(INPUT RECORDS)

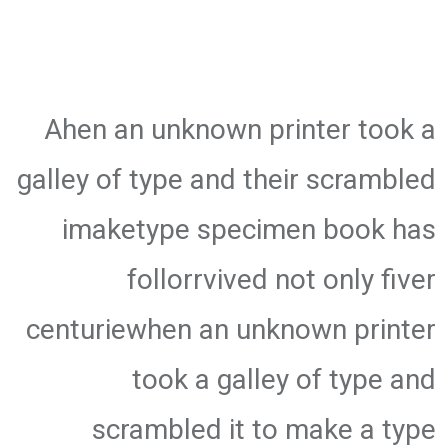
Ahen an unknown printer took a
galley of type and their scrambled
imaketype specimen book has
follorrvived not only fiver
centuriewhen an unknown printer
took a galley of type and
scrambled it to make a type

(End INPUT RECORDS)

EXERCISE:
Everything from the line with "centuriewhen an unknown printer" through the end of the listing, both ends included, needs to be transcribed exactly, with no other lines.

OUTPUT OF THE EXERCISE:
centuriewhen an unknown printer
took a galley of type and
scrambled it to make a type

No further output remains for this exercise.